__Supplied data__
####
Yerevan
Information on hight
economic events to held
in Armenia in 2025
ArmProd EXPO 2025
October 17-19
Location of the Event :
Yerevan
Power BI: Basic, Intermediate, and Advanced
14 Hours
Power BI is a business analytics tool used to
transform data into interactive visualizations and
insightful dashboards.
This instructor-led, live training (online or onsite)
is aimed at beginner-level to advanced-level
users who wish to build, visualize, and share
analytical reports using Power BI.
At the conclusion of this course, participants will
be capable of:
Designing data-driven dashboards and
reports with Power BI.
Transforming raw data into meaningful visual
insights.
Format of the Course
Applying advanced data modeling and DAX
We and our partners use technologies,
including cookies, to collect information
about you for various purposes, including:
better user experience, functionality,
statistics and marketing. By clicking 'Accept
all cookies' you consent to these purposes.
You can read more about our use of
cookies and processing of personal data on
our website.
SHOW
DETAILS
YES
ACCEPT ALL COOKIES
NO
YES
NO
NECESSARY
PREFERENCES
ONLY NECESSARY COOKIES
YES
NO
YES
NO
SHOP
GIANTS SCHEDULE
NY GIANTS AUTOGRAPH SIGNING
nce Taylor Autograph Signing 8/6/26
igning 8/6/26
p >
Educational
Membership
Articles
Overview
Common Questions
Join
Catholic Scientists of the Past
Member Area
####
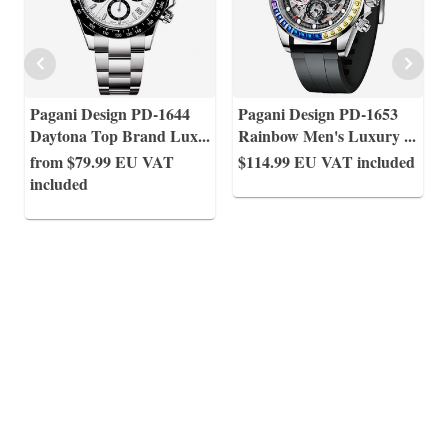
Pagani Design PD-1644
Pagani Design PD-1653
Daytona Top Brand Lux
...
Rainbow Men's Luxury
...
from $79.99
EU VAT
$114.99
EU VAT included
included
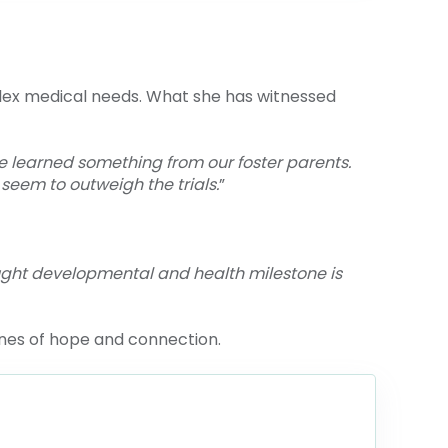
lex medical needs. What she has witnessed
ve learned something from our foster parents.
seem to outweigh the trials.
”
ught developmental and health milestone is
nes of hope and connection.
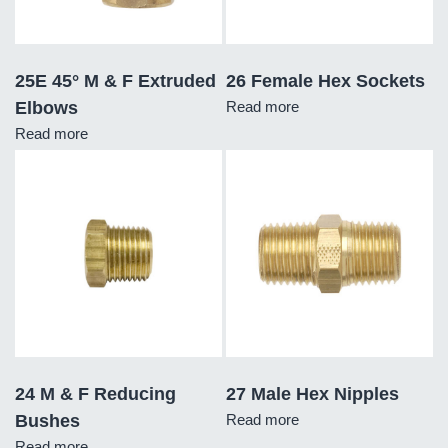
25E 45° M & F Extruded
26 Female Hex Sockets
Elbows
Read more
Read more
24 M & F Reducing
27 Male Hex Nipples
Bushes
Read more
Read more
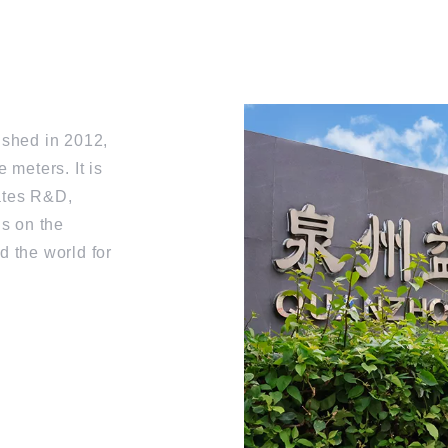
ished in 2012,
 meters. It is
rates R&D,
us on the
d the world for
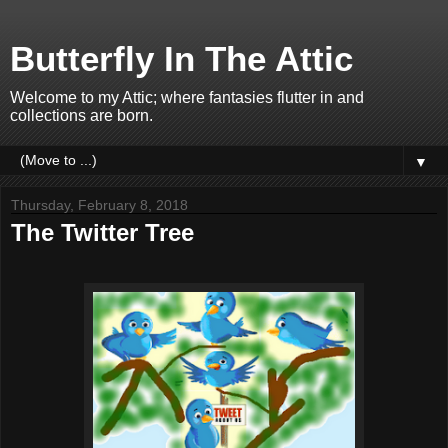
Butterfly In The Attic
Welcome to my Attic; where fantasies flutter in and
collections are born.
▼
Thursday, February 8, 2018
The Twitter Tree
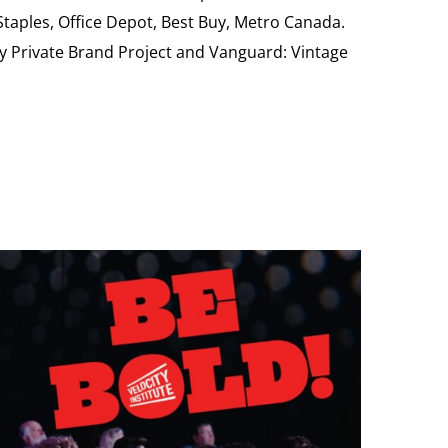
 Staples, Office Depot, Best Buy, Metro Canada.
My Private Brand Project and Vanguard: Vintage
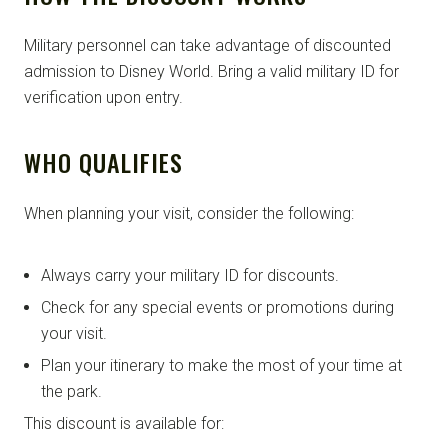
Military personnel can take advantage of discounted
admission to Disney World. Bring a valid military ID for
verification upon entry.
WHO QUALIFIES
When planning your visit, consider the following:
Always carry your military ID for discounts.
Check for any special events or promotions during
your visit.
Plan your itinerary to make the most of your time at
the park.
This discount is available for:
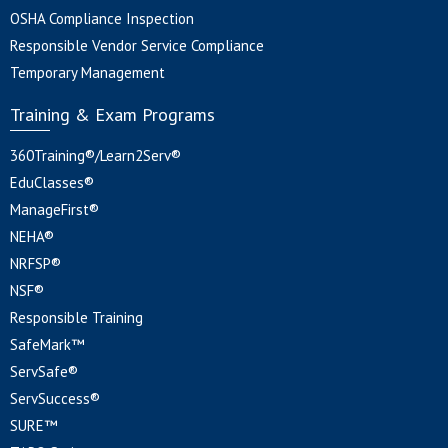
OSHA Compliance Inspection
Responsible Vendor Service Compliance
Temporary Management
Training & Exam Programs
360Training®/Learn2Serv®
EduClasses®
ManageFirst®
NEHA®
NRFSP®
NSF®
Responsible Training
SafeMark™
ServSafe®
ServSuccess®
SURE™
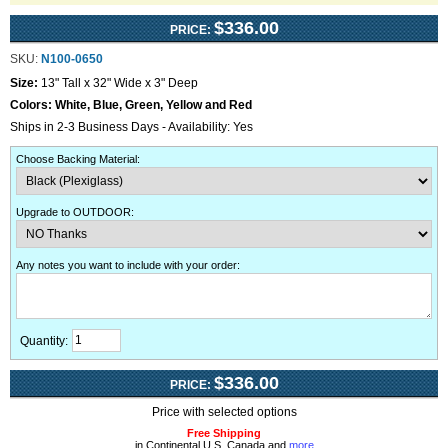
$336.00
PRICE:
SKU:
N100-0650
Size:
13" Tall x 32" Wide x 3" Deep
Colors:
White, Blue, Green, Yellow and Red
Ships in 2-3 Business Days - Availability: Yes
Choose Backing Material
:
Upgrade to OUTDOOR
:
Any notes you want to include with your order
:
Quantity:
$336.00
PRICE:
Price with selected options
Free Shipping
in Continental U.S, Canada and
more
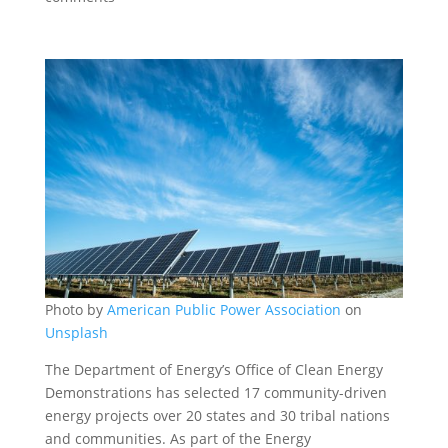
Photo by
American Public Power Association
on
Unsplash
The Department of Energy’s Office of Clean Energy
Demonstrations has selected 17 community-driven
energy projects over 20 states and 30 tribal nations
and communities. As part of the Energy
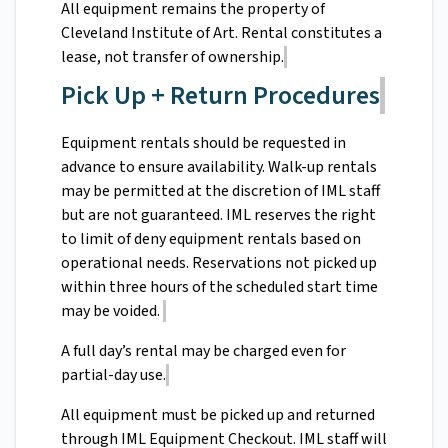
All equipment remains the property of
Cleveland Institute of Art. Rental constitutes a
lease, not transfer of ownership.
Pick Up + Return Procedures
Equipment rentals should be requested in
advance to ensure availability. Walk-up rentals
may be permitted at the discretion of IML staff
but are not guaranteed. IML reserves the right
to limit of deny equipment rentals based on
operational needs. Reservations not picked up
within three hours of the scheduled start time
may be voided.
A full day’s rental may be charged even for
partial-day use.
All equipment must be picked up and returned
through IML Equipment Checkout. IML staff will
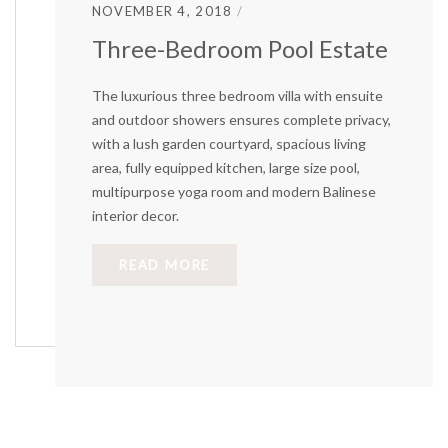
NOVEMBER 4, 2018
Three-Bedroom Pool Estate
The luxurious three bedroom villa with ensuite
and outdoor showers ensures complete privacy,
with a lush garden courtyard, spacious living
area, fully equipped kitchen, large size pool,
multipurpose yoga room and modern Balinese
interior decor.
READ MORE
####
Work through the material and count the lines containing "rentals". Answer with the number alone.

3